--- Source information ---
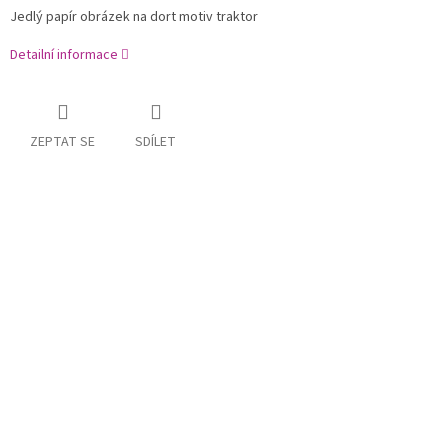
Jedlý papír obrázek na dort motiv traktor
Detailní informace
ZEPTAT SE
SDÍLET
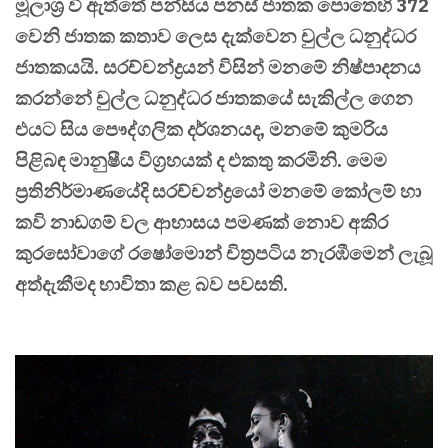
මූලාශ්‍ර වී ඇත්තේ පන්සිය පනස් ජාතක පොතෙහි 372
වෙනි ජාතක කතාව ලෙස දැක්වෙන චුල්ල ධනුද්ධර
ජාතකයයි. සරච්චන්ද්‍රයන් විසින් මනමේ නිෂ්පාදනය
කරන්නේ චුල්ල ධනුද්ධර ජාතකයේ සැකිල්ල ගෙන
එයට සිය පෞද්ගලික දර්ශනයද, මනමේ කුමරිය
පිළිබඳ මානුෂීය විග්‍රහයක් ද එකතු කරමිනි. මෙම
ප්‍රතිනිර්මාණයේදි සරච්චන්ද්‍රයෝ මනමේ කෝලම් හා
කවි නාඩගම් වල ආභාසය පමණක් නොව අකිර
කුරසෝවාගේ රෂෝමොන් චිත්‍රපටිය නැරඹීමෙන් ලැබූ
අත්දැකීමද භාවිතා කළ බව පවසති.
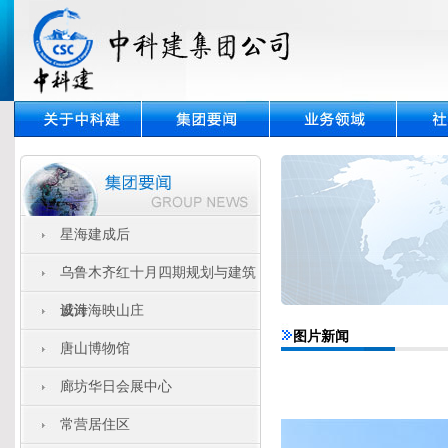
星海建成后
乌鲁木齐红十月四期规划与建筑
设计
威海海映山庄
图片新闻
唐山博物馆
廊坊华日会展中心
常营居住区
---
• **Aim of the exercise**: Set down every record above exactly as it stands, but skip the pictures.

• **Written answer**:
Jedlý papír obrázek na dort motiv traktor
Detailní informace
ZEPTAT SE
SDÍLET
මූලාශ්‍ර වී ඇත්තේ පන්සිය පනස් ජාතක පොතෙහි 372
වෙනි ජාතක කතාව ලෙස දැක්වෙන චුල්ල ධනුද්ධර
ජාතකයයි. සරච්චන්ද්‍රයන් විසින් මනමේ නිෂ්පාදනය
කරන්නේ චුල්ල ධනුද්ධර ජාතකයේ සැකිල්ල ගෙන
එයට සිය පෞද්ගලික දර්ශනයද, මනමේ කුමරිය
පිළිබඳ මානුෂීය විග්‍රහයක් ද එකතු කරමිනි. මෙම
ප්‍රතිනිර්මාණයේදි සරච්චන්ද්‍රයෝ මනමේ කෝලම් හා
කවි නාඩගම් වල ආභාසය පමණක් නොව අකිර
කුරසෝවාගේ රෂෝමොන් චිත්‍රපටිය නැරඹීමෙන් ලැබූ
අත්දැකීමද භාවිතා කළ බව පවසති.
星海建成后
乌鲁木齐红十月四期规划与建筑
设计
威海海映山庄
图片新闻
唐山博物馆
廊坊华日会展中心
常营居住区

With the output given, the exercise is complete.